NaegleLab / CoDIAC

Other
0 stars 0 forks source link

Inconsistent mutation data recorded in different columns of PDB Metadata file #27

Closed alekhyaa2 closed 1 year ago

alekhyaa2 commented 1 year ago

Is your feature request related to a problem? Please describe. Differences found in the mutations fetched by PDB.py and IntegrateStructure_Reference.py. Identified several issues and examples for all these are highlighted in the snapshot below.

  1. "MUTATIONS/MODS (Y/N)" tells us that there is a mutation (Y) but doesnt report what mutation is present in "MUTATIONS (LOCATION)"
  2. Mutations reported in columns denoted in uppercase do not match the data in "mutations" (lowercase) columns.
Screen Shot 2023-09-04 at 10 56 42 PM

These differences mainly because of different ways adopted to fetch the mutation data. The uppercase columns retrieve mutation positions directly from PDB database. The lower case columns use "alignmentTools.findDifferencesBetweenPairs" function to find differences between structure and reference sequences and then report the differences as mutations.

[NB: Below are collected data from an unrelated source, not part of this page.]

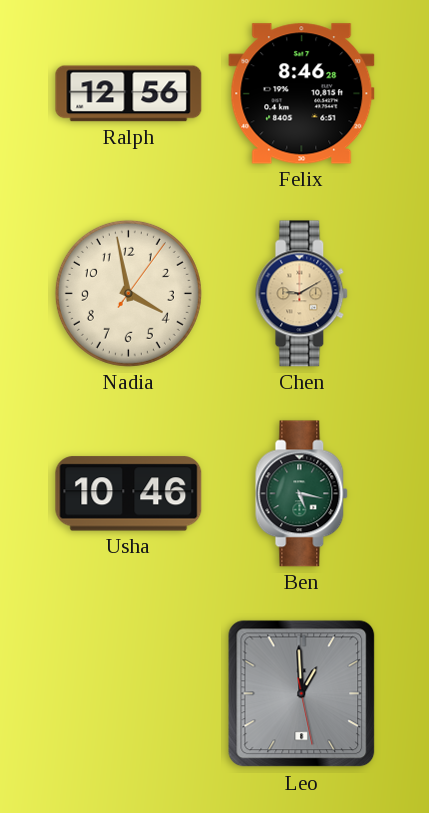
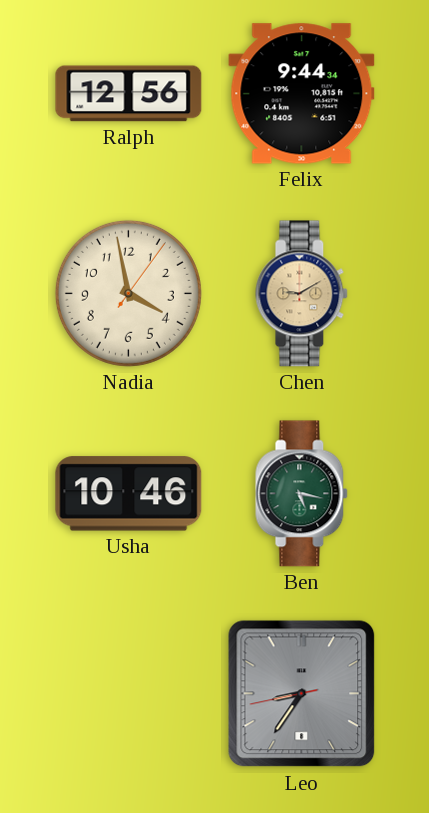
Felix: 8:46 -> 9:44
Leo: 12:59 -> 8:35
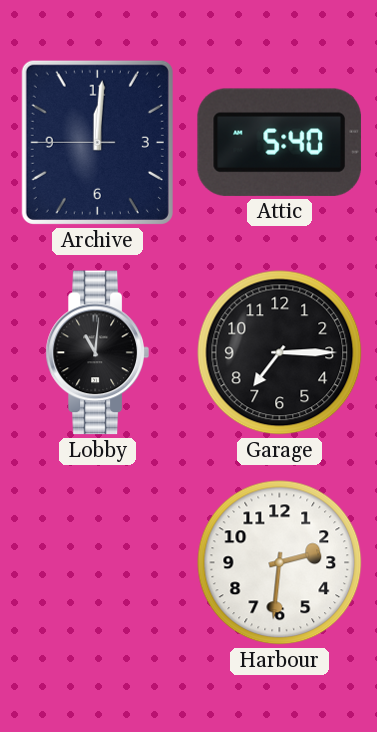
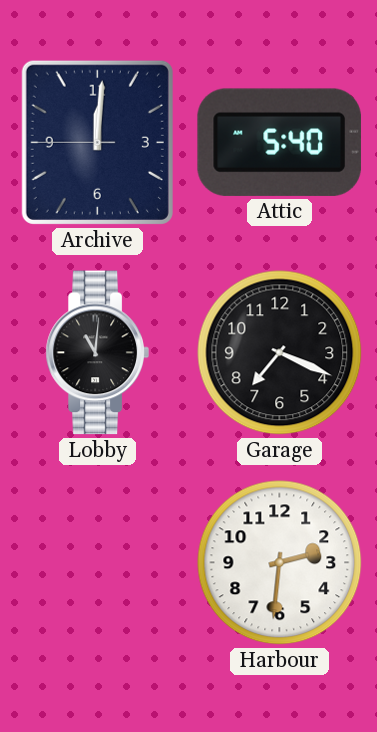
Garage: 7:15 -> 7:19
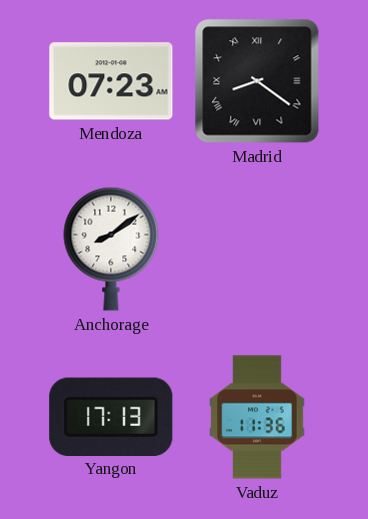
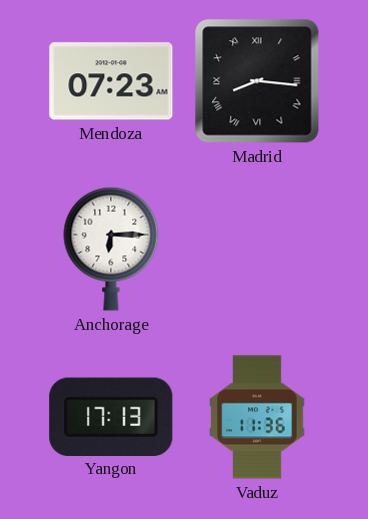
Madrid: 8:21 -> 8:16
Anchorage: 8:09 -> 6:15
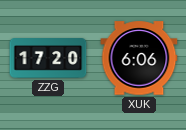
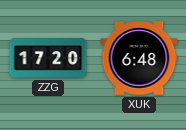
XUK: 6:06 -> 6:48
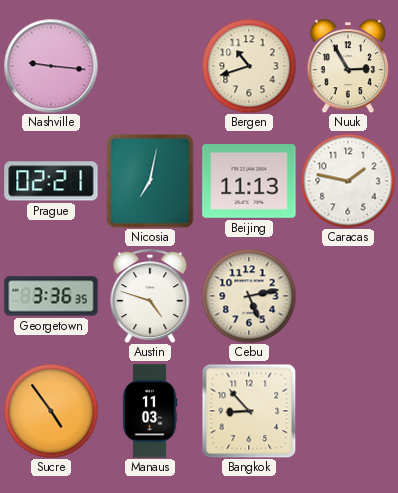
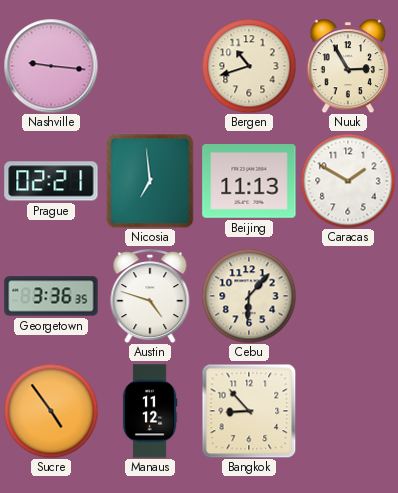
Nicosia: 7:02 -> 6:59
Caracas: 1:47 -> 1:50
Cebu: 5:13 -> 6:07
Manaus: 11:03 -> 11:12
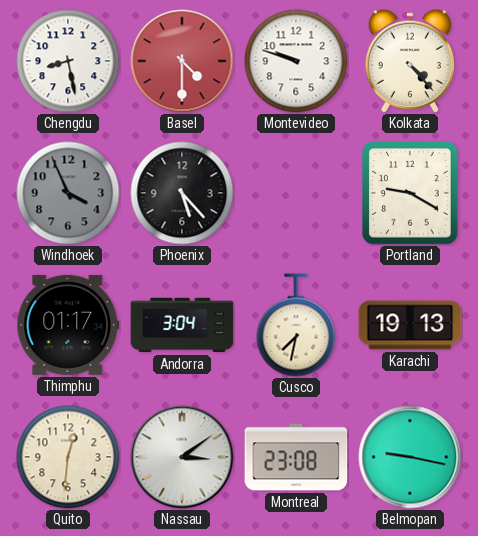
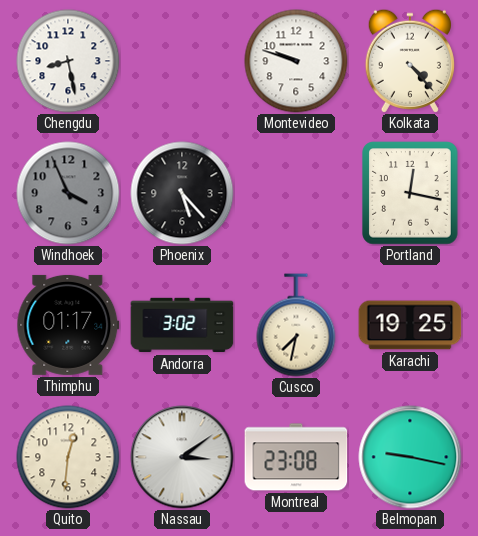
Basel: 4:30 -> none
Portland: 9:20 -> 12:17
Andorra: 3:04 -> 3:02
Karachi: 19:13 -> 19:25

For PDB 4JGH, entity 4, there are two mutations that are reported in "MUTATIONS (location)" and not reported in "mutations" column. For PDB 2C9W, entity 1, there is one mutation which the PDB database doesnt report surprisingly, but this was captured in "mutations" column that compares ref and struct sequences.

Tasks

Include specific tasks in the order they need to be done in. Include links to specific lines of code where the task should happen at.

knaegle commented 1 year ago

First clarification is I have renamed 'mutations' that comes from integration to ref variants. From updated References.md documentation about this

knaegle commented 1 year ago

Note that example PDB 4JGH where entity four has no listed mutations -- that's because we don't have this in reference, so we can't calculate mutations, relative to reference. Behavior is more clear -- Now indicates that 'ref:variants' column and states N/A (as opposed to being -1)

For other example 2C9W I have confirmed that there is a mutation, so the reference variant is correct. However, it is not caught from the PDB side (despite web interface saying it is and the reference having a P versus M in this position. Suspect this might be due to multiple entities in a PDB?

knaegle commented 1 year ago

Closing this. After having rerun the latest versions I find that the issue is in the PDB annotation records for mutations, there does not appear to be 100% reliability. However, I find that the CoDIAC alignment-based extraction of mutations relative to our reference is accurate in all these cases where they differ from what PDB returns.

For example in 2C9W I cannot find in the CIF file mutations (i.e. they are not there). The web interface agrees with our assessment, suggesting that it's a record issue in the CIF file.